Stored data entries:

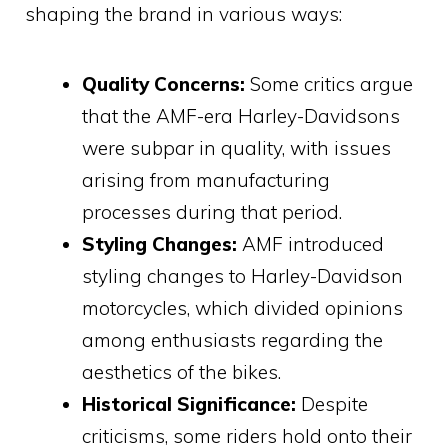
shaping the brand in various ways:
Quality Concerns:
Some critics argue
that the AMF-era Harley-Davidsons
were subpar in quality, with issues
arising from manufacturing
processes during that period.
Styling Changes:
AMF introduced
styling changes to Harley-Davidson
motorcycles, which divided opinions
among enthusiasts regarding the
aesthetics of the bikes.
Historical Significance:
Despite
criticisms, some riders hold onto their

**Exercise description**.
The word "Harley" may occur in lines of the records. Report how many such lines there are, giving only the number.

**Answer below**.
2